Competition is fierce too in the Munster back three but Sweetnam sees a spot there for himself. New boy Matt Gallagher is the latest arrival. There’s also Andrew Conway, Keith Earls, Shane Daly, Calvin Nash, as well as Skibbereen’s Liam Coombes. Sweetnam’s flexibility should stand to him.
‘I like playing on the wing and I like playing 15 as well. I wouldn’t mind a bit more time at 15. I was going to play 15 against Cardiff before I pulled my hamstring in October,’ he notes.
‘At the moment I want to get on the pitch and I will play wherever they want to put me. It’s important to have more than one position so even if you are not starting it might help your position on the bench because you can cover a few positions.’
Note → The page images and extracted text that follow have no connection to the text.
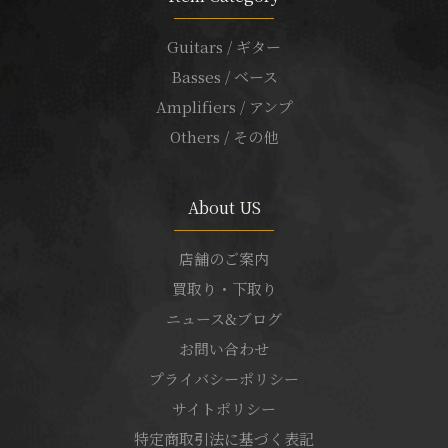
Guitars / ギター
Basses / ベース
Amplifiers / アンプ
Others / その他
About US
店舗のご案内
買取り・下取り
ニュース&ブログ
お問い合わせ
プライバシーポリシー
サイトポリシー
特定商取引法に基づく表記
Sweetnam knows what he can do. Munster know what the West Cork man is capable of. Fans know he has magic in his boots too. What he needs now is to string a number of performances together and remind everyone why he has three Ireland caps to his name.
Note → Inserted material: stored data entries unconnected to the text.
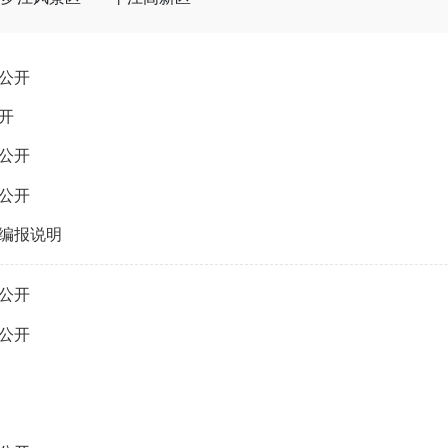
公开
开
公开
公开
算编报说明
公开
公开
He’s not even looking at the Ireland set-up now. It’s all about Munster but he has tipped one of his West Cork team-mates for big things.
‘I don’t think it will be too long before Fineen Wycherley breaks into the Ireland team,’ he says.
Hopefully this comes to pass, and Bantry man Wycherley will know he is following in the footsteps of Dunmanway trailblazer Sweetnam who opened the trade route between West Cork and Munster Rugby.
But for now, let’s hope Sweetnam gets back on the pitch and that he won’t have to use the word ‘frustrating’ any time in the near future.